Curious, any issues with your 411? I have one (going on two weeks) and it misbehaves on a DAILY basis. I have a call into my installer and will call DISH this evening.


----------



## jtthirty (Jan 13, 2006)

Here is my adventure:
1. Placed the upgrade to the 211 plus HD Pak through Dish and was told that UPS would deliver my receiver on 2/23.
2. I was told that the earliest install date was on 2/25, which was a Saturday, so that was convenient for me.
3. 2/23 rolled around and I had no receiver and on 2/24 a CSR phoned my cell phone to varify the install was still on and I explained that I was at work and would have to get home to see if UPS had come through. She said to be sure and call her back if the receiver had not arrived in order to postpone the install.
4. No receiver waiting for me after work on the 2/24, there was a recorded message on my home phone asking me to varify the installation time from a different CSR.
5. So, I called the first CSR to postpone the install to a different date and ask her if I needed to return the recorded CSR message and she said it wouldn't hurt.
6. I called returned the recorded call and explained to the CSR what my situation was and he said that the installer would have the 211 on his truck and that the UPS delivery would be the "infamous" empty box. Sooo, I ask him if I could get my original install date back and he said he didn't do schedules, but to call the other CSR back.
7. The original CSR re-established the next day install. Of course, it was raining and the installer said to forget it when he showed up and re-scheduled me for the noon-5pm on Monday. Which was fine, except that it meant my wife would be left with the installer and my written instructions.
8. A different installer called at 4:45pm Monday to say that he was on his way. Which again was fine, because I was home to oversee the process. 
9. The installer had a 411/D1000 on his truck, was efficient and couldn't believe that it wasn't installed on Saturday, because he said that he simply wore a slicker and did four installs in the same area and in the same rain.
10. The receiver has worked great. I did get the black screen blip for the first time last night and it required no action on my part--just went to black and back on again. My wife glanced at me warily, but due to this forum I didn't panic. I just hope that it is not the beginning of a blinky relationship.
11. I am irritating my wife by spending my last few evenings installing an OTA to tide me over until Houston's HD locals beginning beaming
Anyway--

See ya--
Rick


----------



## Sillyrabbit (Mar 8, 2006)

Getting mine tomorrow..I'm interested to see how yours does..I know there are a lot of negative comments about the 211, but I guess it's a necessary evil if you want all the HD programming. I currently have the 811, which has been pretty lousy overall...loses programming a lot, blanks out and have to do resets and switch tests to get it back..so this one can't be much worse...maybe a different kind of worse...I'm going to keep my fingers crossed and hope for the best...I'm sure they will get the bugs out eventually (if we have any)..Good luck with the install and performance


----------



## alfbinet (May 19, 2002)

Just got off the phone with my installer and Dish. They are UPSing me a Vip211 to replace the 411 I accepted two weeks ago. CSR said there was a problem with software. They are crediting me with the loss of the Voom channels that I can no longer receive. Soft and hard resets no longer work. The jist is that we have two other receivers in the house that are not HD. They continue to recieve 110 and 119 without flaw. I am losing not only 129 but 110 and 119 on a daily basis.

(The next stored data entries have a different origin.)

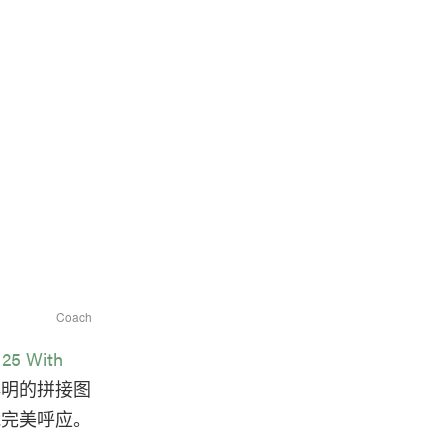
Coach
 25 With
鲜明的拼接图
能完美呼应。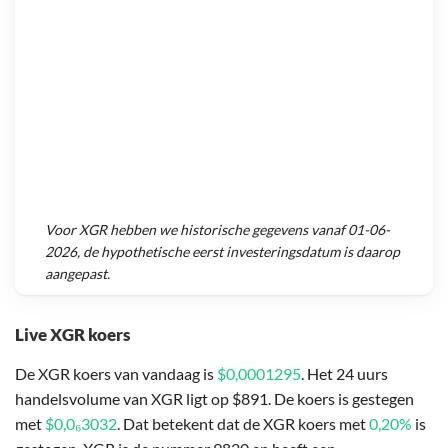
Voor
XGR
hebben we historische gegevens vanaf
01-06-
2026
, de hypothetische eerst investeringsdatum is daarop
aangepast.
Live XGR koers
De XGR koers van vandaag is
$0,0001295
. Het 24 uurs
handelsvolume van XGR ligt op $891. De koers is gestegen
met
$0,0₆3032
. Dat betekent dat de XGR koers met
0,20%
is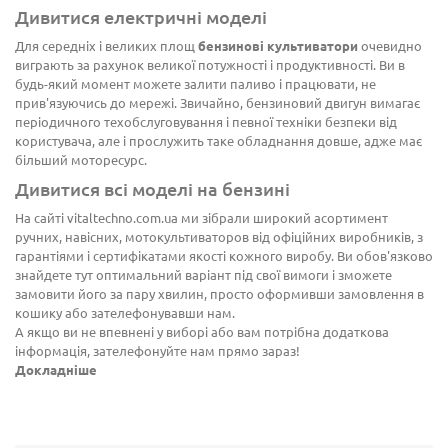
Дивитися електричні моделі
Для середніх і великих площ
бензинові культиватори
очевидно
виграють за рахунок великої потужності і продуктивності. Ви в
будь-який момент можете залити паливо і працювати, не
прив'язуючись до мережі. Звичайно, бензиновий двигун вимагає
періодичного техобслуговування і певної техніки безпеки від
користувача, але і прослужить таке обладнання довше, адже має
більший моторесурс.
Дивитися всі моделі на бензині
На сайті vitaltechno.com.ua ми зібрали широкий асортимент
ручних, навісних, мотокультиваторов від офіційних виробників, з
гарантіями і сертифікатами якості кожного виробу. Ви обов'язково
знайдете тут оптимальний варіант під свої вимоги і зможете
замовити його за пару хвилин, просто оформивши замовлення в
кошику або зателефонувавши нам.
А якщо ви не впевнені у виборі або вам потрібна додаткова
інформація, зателефонуйте нам прямо зараз!
Докладніше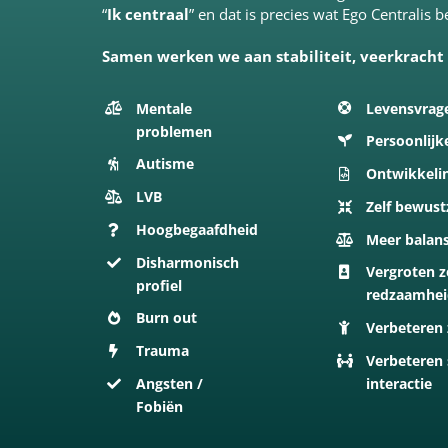
“
Ik centraal
” en dat is precies wat Ego Centralis 
Samen werken we aan stabiliteit, veerkracht
Mentale
Levensvrag
problemen
Persoonlijk
Autisme
Ontwikkeli
LVB
Zelf bewust
Hoogbegaafdheid
Meer balan
Disharmonisch
Vergroten z
profiel
redzaamhe
Burn out
Verbeteren 
Trauma
Verbeteren 
Angsten /
interactie
Fobiën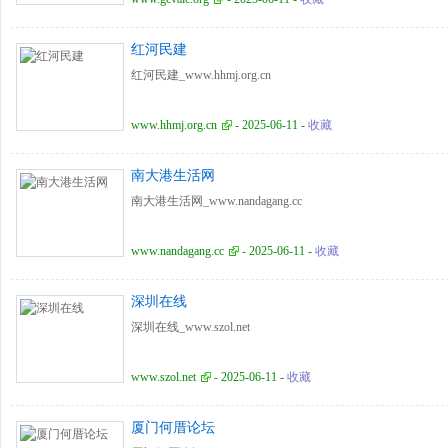
红河民建
红河民建_www.hhmj.org.cn
www.hhmj.org.cn
- 2025-06-11 -
收藏
南大港生活网
南大港生活网_www.nandagang.cc
www.nandagang.cc
- 2025-06-11 -
收藏
深圳在线
深圳在线_www.szol.net
www.szol.net
- 2025-06-11 -
收藏
厦门何厝论坛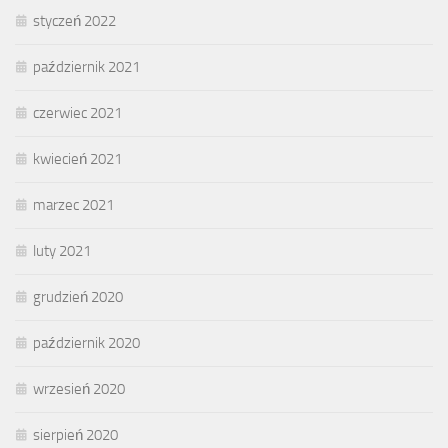
styczeń 2022
październik 2021
czerwiec 2021
kwiecień 2021
marzec 2021
luty 2021
grudzień 2020
październik 2020
wrzesień 2020
sierpień 2020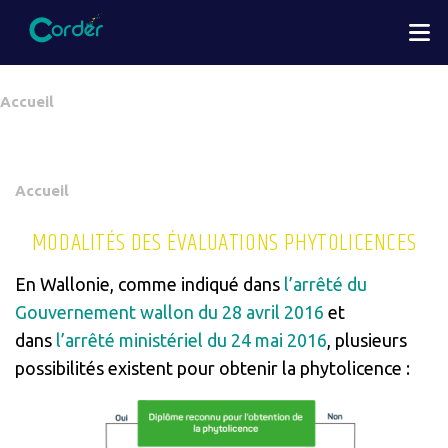
Aller
M
au
contenu
principal
You
Accueil
are
here
You
Accueil
are
MODALITÉS DES ÉVALUATIONS PHYTOLICENCES
here
En Wallonie, comme indiqué dans
l’arrêté du
Gouvernement wallon du 28 avril 2016
et
dans
l’arrêté ministériel du 24 mai 2016
, plusieurs
possibilités existent pour obtenir la phytolicence :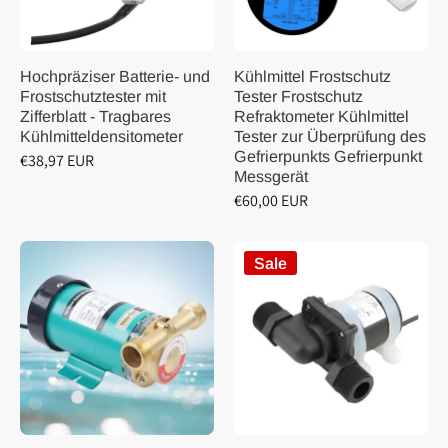
Hochpräziser Batterie- und
Kühlmittel Frostschutz
Frostschutztester mit
Tester Frostschutz
Zifferblatt - Tragbares
Refraktometer Kühlmittel
Kühlmitteldensitometer
Tester zur Überprüfung des
Gefrierpunkts Gefrierpunkt
€38,97 EUR
Messgerät
€60,00 EUR
Sale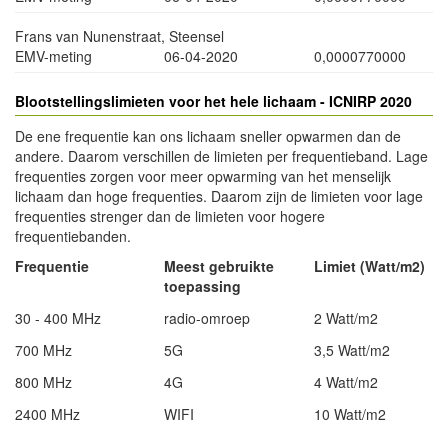
Frans van Nunenstraat, Steensel
EMV-meting
06-04-2020
0,0000770000
Blootstellingslimieten voor het hele lichaam - ICNIRP 2020
De ene frequentie kan ons lichaam sneller opwarmen dan de
andere. Daarom verschillen de limieten per frequentieband. Lage
frequenties zorgen voor meer opwarming van het menselijk
lichaam dan hoge frequenties. Daarom zijn de limieten voor lage
frequenties strenger dan de limieten voor hogere
frequentiebanden.
Frequentie
Meest gebruikte
Limiet (Watt/m2)
toepassing
30 - 400 MHz
radio-omroep
2 Watt/m2
700 MHz
5G
3,5 Watt/m2
800 MHz
4G
4 Watt/m2
2400 MHz
WIFI
10 Watt/m2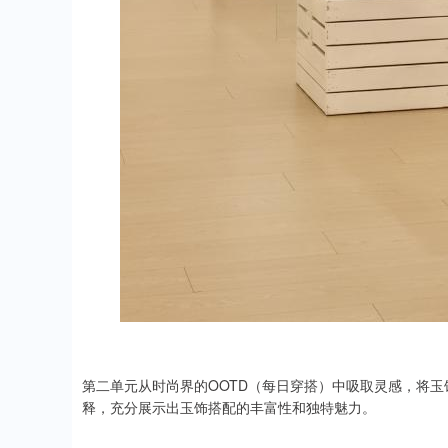
第二单元从时尚界的OOTD（每日穿搭）中吸取灵感，将
释，充分展示出玉饰搭配的丰富性和独特魅力。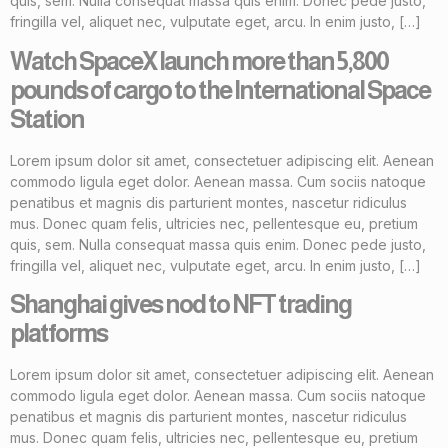
quis, sem. Nulla consequat massa quis enim. Donec pede justo,
fringilla vel, aliquet nec, vulputate eget, arcu. In enim justo, […]
Watch SpaceX launch more than 5,800
pounds of cargo to the International Space
Station
Lorem ipsum dolor sit amet, consectetuer adipiscing elit. Aenean
commodo ligula eget dolor. Aenean massa. Cum sociis natoque
penatibus et magnis dis parturient montes, nascetur ridiculus
mus. Donec quam felis, ultricies nec, pellentesque eu, pretium
quis, sem. Nulla consequat massa quis enim. Donec pede justo,
fringilla vel, aliquet nec, vulputate eget, arcu. In enim justo, […]
Shanghai gives nod to NFT trading
platforms
Lorem ipsum dolor sit amet, consectetuer adipiscing elit. Aenean
commodo ligula eget dolor. Aenean massa. Cum sociis natoque
penatibus et magnis dis parturient montes, nascetur ridiculus
mus. Donec quam felis, ultricies nec, pellentesque eu, pretium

The CSR was courtious and accomidating, just don't know about Dish anymore. I have re-signed for an 18 month committment to upgrade from my (owned Dish 6000, which I still have) to lease 411. I hope this is not going to be a long 18 months. What has kept me with Dish is my installer. He lives in the neigborhood and will come out for any problem. Both me (and him) should think about Direct TV?


----------